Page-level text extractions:
==*==

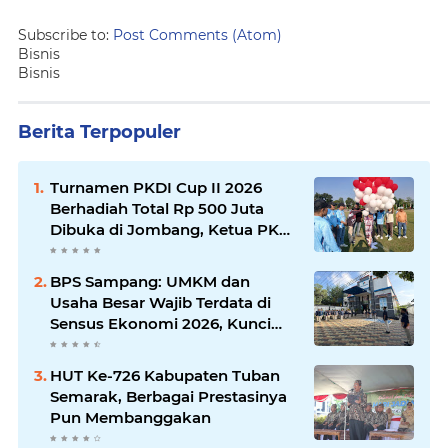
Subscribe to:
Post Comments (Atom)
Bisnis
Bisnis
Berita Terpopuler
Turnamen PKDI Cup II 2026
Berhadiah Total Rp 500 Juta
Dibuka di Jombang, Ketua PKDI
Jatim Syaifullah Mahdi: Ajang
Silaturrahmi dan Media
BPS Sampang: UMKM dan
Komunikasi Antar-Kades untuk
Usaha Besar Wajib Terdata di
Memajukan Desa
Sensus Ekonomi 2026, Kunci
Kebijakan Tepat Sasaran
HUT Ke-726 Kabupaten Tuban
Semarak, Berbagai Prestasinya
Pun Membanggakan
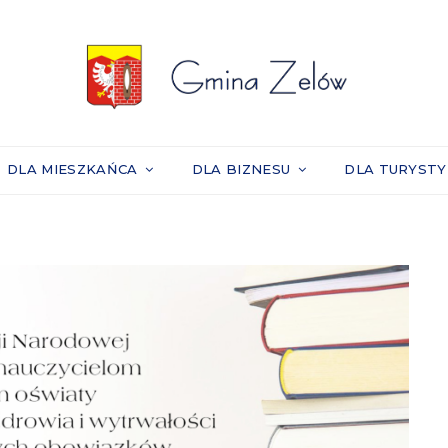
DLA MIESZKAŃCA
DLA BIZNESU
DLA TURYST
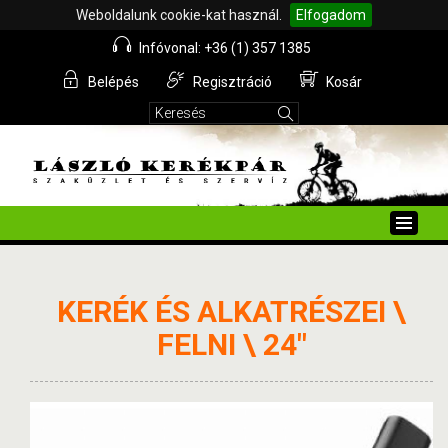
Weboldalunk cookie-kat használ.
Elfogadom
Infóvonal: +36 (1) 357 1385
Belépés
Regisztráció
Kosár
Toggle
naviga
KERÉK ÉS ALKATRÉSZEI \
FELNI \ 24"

==*==

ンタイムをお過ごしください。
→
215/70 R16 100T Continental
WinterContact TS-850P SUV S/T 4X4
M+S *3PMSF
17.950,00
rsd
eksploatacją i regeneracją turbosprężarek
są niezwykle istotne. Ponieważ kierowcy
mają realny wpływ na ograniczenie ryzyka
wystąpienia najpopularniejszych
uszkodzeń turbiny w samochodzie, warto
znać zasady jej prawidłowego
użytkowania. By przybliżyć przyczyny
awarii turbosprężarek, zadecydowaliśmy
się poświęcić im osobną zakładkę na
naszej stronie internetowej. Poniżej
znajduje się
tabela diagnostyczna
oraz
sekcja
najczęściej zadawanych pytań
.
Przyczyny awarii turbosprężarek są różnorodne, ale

==*==

EXERCISE: Go through the records above and count every line that includes "awarii". Give the number and nothing else.

RESPONSE AREA: 2